From this point onwards, the BIOS hands control over to the bootloader.
The Bootloader Stage
There are a number of different bootloaders that can boot Linux kernel, such as GRUB 2, syslinux, systemd-boot, and others. The Linux kernel has a Boot protocol which specifies the requirements for a bootloader to implement Linux support. In this chapter, we will take a short look how GRUB 2 does loading.
Continuing from where we left off - the BIOS has now selected a boot device, found its boot sector, loaded it into memory and passed control to the code located there. GRUB 2 bootloader consists of multiple stages. The first stage of the boot code is in the boot.S source code file. Due to limited amount of space for the first boot sector, this code has only single goal - to load core image into memory and jump to it.

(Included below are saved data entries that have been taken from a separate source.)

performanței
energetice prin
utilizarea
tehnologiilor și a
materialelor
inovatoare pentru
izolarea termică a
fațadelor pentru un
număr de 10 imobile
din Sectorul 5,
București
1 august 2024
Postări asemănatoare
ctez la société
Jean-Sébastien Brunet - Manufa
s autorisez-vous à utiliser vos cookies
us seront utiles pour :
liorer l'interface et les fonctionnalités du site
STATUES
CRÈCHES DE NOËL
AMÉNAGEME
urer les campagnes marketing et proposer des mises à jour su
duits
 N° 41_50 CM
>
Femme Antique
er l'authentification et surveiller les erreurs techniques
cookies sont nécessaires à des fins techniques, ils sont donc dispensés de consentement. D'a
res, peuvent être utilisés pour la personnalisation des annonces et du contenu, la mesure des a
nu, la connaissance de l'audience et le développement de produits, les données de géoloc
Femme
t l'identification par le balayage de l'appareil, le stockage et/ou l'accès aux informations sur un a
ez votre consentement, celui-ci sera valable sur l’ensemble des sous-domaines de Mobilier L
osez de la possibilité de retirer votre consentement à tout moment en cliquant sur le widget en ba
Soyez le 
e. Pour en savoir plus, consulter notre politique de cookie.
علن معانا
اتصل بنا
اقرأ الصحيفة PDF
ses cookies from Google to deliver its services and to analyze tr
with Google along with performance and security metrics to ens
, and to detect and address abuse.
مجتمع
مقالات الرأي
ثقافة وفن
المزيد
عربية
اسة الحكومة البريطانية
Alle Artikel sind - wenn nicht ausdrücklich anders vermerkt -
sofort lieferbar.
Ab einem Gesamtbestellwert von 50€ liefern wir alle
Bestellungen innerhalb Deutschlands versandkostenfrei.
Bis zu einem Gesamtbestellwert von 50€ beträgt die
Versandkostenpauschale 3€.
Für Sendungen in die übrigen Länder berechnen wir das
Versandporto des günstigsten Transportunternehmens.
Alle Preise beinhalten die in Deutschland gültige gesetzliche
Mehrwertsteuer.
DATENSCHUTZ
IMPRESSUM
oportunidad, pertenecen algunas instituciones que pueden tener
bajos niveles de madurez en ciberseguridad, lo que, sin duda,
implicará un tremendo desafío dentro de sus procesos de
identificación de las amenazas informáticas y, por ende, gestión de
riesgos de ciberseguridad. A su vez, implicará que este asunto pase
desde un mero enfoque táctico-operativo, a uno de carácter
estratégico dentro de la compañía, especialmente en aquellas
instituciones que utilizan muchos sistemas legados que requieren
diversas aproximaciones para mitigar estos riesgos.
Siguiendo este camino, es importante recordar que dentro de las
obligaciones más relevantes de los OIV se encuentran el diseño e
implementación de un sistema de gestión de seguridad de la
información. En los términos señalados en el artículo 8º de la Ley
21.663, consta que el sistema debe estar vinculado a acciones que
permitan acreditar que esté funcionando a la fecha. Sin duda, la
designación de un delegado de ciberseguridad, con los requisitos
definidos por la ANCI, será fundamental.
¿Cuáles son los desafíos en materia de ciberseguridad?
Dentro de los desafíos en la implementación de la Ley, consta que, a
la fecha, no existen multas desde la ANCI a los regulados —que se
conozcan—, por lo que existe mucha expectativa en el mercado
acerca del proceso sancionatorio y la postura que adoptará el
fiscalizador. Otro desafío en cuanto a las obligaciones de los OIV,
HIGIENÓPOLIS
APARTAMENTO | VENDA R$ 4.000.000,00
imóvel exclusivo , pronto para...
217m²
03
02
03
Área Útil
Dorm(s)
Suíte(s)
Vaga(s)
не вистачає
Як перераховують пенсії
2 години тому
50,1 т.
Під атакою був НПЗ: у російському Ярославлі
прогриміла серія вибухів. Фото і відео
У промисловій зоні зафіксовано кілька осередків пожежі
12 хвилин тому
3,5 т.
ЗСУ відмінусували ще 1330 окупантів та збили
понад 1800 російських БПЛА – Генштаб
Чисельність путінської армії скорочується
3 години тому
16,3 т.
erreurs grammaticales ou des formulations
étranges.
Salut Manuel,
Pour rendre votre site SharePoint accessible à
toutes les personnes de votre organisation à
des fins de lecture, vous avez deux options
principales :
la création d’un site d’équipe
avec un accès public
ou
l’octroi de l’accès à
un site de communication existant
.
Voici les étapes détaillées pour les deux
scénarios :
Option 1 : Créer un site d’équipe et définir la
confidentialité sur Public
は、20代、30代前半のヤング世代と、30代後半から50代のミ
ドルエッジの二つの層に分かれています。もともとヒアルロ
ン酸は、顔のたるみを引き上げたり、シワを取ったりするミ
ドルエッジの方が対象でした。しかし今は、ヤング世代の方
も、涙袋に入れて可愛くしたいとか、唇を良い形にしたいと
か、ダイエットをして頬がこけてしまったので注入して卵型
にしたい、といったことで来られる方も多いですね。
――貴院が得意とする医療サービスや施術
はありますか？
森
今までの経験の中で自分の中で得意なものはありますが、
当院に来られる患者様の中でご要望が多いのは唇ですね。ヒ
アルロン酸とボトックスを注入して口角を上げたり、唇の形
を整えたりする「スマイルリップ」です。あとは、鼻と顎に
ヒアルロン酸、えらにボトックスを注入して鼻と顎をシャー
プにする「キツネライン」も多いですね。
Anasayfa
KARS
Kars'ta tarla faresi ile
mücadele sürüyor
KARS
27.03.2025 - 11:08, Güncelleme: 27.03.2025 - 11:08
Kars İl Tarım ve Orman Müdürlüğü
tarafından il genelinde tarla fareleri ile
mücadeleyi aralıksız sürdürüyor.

The core image starts with diskboot.S, which is usually stored right after the first sector of the disk. The code from the diskboot.S
file loads the rest of the core image into memory. The core image contains the code of the loader itself and drivers for reading different filesystems. After the whole core image is loaded into memory, the execution continues from the grub_main function. This is where GRUB sets up the environment it needs to operate:
Initializes the console so messages and menus can be displayed.
Sets the root device — the disk from which GRUB will read files modules and configuration files.

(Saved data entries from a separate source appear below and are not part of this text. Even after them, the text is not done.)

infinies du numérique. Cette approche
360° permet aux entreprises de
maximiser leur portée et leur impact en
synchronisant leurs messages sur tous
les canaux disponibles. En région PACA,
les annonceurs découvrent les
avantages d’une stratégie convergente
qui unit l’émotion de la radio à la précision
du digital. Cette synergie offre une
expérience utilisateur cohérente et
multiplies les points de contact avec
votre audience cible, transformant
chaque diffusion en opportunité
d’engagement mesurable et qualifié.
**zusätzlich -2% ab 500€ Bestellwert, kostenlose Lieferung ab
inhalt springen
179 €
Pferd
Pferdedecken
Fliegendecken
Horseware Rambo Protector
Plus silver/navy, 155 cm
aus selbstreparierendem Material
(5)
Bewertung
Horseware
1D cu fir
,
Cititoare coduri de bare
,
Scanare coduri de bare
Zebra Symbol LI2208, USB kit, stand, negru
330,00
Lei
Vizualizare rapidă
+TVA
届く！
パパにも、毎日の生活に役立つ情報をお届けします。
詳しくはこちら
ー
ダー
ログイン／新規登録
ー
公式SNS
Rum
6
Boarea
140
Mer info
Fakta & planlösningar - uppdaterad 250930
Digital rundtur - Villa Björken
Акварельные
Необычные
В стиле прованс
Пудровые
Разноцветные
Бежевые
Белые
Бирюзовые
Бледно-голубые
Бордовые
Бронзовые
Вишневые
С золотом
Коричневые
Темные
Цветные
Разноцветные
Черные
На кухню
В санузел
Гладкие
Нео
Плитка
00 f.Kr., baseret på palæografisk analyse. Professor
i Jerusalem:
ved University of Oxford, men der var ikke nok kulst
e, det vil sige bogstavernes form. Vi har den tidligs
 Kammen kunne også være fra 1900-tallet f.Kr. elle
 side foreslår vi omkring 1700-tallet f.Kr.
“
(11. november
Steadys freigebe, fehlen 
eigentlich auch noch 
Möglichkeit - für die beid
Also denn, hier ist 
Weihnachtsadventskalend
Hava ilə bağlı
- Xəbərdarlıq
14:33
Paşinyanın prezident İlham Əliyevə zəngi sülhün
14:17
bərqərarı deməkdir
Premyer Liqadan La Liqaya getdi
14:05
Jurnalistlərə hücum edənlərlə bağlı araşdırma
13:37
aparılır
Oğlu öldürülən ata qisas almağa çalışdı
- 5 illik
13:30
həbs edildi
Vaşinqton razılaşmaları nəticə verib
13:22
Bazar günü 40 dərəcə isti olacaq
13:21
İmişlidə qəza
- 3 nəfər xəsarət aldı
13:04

Loads and parses the GRUB configuration file.
Loads required modules.
Once these tasks are complete, we may see the familiar GRUB menu where we can choose the operating system we want to load. When we select one of the menu entries, GRUB executes the boot command which boots the selected operating system. So how the loader loads the Linux kernel? To answer on this question, we need to get back to the Linux kernel boot protocol.
As we can read in the documentation, the bootloader must load the kernel into memory, fill some fields in the kernel setup header and pass control to the kernel code. The very first part of the kernel code is so-called kernel setup header and setup code. The kernel setup header is a special structure embedded in the early Linux boot code and provides fields that describes how kernel should be loaded and started. The setup header is started at the 0x01F1
offset from the beginning of the kernel image. We may look at the boot linker script to confirm the value of this offset:
. = ASSERT(hdr == 0x1f1, "The setup header has the wrong offset!");
The kernel setup header is split on two parts and the first part starts from the following fields:
.globl hdr
hdr:
.byte setup_sects - 1
root_flags: .word ROOT_RDONLY
syssize: .long ZO__edata / 16
ram_size: .word 0 /* Obsolete */
vid_mode: .word SVGA_MODE
root_dev: .word 0 /* Default to major/minor 0/0 */
boot_flag: .word 0xAA55
The bootloader may fill some of these fields in the setup header which marked as being type write
or modify
in the Linux boot protocol. The values set by the bootloader will be taken from its configuration or will be calculated during boot. Of course we will not go over full descriptions and explanations of all the fields of the kernel setup header. Instead, we will take a look closer at this or that field if we will meet it during our research of the kernel code.
According to the Linux kernel boot protocol, memory will be mapped as follows after loading the kernel:
~ ~
| Protected-mode kernel |
100000 +------------------------+
| I/O memory hole |
0A0000 +------------------------+
| Reserved for BIOS | Leave as much as possible unused
~ ~
| Command line | (Can also be below the X+10000 mark)
X+10000 +------------------------+
| Stack/heap | For use by the kernel real-mode code.
X+08000 +------------------------+
| Kernel setup | The kernel real-mode code.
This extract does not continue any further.